## The problem
Output every line from the beginning of the records through the line that contains "Νέα Υόρκη: Τραγωδία", exactly as it appears.

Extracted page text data
[Start of Attachment]
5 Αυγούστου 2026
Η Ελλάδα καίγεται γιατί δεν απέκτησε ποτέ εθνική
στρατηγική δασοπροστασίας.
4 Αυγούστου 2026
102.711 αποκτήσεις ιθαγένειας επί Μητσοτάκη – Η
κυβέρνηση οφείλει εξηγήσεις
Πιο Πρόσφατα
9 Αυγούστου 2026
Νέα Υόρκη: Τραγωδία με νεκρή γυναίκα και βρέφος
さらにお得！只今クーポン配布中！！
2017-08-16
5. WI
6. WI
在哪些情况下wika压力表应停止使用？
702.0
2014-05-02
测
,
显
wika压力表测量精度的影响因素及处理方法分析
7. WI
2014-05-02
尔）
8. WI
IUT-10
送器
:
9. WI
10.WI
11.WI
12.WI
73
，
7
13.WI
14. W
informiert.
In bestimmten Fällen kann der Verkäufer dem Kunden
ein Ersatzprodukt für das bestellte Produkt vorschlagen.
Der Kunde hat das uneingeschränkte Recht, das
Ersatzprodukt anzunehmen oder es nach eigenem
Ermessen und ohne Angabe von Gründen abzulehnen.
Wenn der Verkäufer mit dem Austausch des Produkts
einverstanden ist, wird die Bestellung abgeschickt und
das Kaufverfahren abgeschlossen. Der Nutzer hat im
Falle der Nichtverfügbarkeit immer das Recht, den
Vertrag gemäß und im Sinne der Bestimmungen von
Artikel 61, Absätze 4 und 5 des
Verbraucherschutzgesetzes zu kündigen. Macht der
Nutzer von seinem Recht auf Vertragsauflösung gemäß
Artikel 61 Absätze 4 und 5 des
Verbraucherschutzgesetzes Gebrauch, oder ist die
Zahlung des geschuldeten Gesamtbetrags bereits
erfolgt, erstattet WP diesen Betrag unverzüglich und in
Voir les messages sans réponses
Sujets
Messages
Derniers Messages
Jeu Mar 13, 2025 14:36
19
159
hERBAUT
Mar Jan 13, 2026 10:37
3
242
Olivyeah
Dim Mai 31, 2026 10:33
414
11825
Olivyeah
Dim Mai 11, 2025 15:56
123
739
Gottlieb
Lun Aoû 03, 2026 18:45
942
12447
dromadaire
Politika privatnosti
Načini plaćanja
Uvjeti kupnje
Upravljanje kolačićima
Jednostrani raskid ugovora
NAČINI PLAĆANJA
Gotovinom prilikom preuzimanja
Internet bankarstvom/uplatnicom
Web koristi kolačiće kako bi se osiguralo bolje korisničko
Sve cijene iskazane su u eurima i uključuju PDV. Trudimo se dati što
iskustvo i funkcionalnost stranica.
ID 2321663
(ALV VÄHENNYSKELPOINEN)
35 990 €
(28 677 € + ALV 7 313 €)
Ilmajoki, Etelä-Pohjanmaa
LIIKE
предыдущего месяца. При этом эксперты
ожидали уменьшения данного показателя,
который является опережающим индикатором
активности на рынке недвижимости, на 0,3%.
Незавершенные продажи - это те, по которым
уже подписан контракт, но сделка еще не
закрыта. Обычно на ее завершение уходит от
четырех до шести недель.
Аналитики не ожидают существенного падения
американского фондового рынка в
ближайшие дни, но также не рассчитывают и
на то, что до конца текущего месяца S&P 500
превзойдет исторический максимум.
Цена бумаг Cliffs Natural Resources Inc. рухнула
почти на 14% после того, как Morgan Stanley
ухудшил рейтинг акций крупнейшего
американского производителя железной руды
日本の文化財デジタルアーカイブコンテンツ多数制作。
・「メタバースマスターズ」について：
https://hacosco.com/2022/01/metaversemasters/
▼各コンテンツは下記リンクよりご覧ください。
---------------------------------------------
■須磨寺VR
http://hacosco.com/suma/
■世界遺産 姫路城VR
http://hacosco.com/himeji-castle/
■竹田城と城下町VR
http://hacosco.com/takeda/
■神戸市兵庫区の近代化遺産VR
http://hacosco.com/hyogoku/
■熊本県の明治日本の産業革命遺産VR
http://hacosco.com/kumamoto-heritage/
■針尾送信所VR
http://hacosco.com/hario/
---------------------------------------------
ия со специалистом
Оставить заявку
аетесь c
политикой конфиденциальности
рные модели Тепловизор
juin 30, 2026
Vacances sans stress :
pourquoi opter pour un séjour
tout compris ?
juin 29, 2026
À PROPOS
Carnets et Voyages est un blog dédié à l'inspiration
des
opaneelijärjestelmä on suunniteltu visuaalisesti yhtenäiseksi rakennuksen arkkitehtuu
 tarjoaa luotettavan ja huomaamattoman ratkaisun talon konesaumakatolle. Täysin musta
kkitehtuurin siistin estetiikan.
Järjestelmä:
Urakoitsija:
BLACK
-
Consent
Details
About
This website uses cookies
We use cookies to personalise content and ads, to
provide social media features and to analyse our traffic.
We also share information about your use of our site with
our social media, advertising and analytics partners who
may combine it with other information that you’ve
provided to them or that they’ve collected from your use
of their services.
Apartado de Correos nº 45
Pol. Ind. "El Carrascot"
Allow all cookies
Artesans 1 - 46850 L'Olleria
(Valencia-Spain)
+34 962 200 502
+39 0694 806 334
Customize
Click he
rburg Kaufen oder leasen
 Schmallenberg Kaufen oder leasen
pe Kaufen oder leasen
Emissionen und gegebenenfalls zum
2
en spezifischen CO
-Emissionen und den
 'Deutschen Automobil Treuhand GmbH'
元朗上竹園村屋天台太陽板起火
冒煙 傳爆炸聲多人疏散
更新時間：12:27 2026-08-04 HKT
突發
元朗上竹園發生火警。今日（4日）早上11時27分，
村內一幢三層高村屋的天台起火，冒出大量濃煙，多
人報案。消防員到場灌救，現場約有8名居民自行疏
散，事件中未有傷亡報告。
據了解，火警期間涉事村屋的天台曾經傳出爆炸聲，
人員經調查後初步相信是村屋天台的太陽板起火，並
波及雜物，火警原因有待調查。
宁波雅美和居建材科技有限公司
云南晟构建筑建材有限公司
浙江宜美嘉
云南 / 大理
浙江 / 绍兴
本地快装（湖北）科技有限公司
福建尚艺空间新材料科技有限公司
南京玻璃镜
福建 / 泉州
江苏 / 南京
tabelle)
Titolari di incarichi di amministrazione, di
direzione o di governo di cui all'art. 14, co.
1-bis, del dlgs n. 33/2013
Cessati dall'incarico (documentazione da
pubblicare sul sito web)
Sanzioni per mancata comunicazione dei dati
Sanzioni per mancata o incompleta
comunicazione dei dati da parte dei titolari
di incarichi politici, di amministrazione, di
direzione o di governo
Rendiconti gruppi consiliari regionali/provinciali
[End of Attachment]
## Solution to this task
5 Αυγούστου 2026
Η Ελλάδα καίγεται γιατί δεν απέκτησε ποτέ εθνική
στρατηγική δασοπροστασίας.
4 Αυγούστου 2026
102.711 αποκτήσεις ιθαγένειας επί Μητσοτάκη – Η
κυβέρνηση οφείλει εξηγήσεις
Πιο Πρόσφατα
9 Αυγούστου 2026
Νέα Υόρκη: Τραγωδία με νεκρή γυναίκα και βρέφος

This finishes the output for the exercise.